* Task material
»»

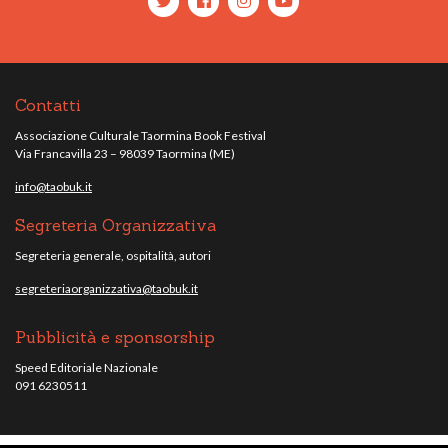
Contatti
Associazione Culturale Taormina Book Festival
Via Francavilla 23 – 98039 Taormina (ME)
info@taobuk.it
Segreteria Organizzativa
Segreteria generale, ospitalità, autori
segreteriaorganizzativa@taobuk.it
Pubblicità e sponsorship
Speed Editoriale Nazionale
091 6230511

««

* What to do
Check each line of the entries for "Taormina" and copy those that have it.

* Solution to this task
Associazione Culturale Taormina Book Festival
Via Francavilla 23 – 98039 Taormina (ME)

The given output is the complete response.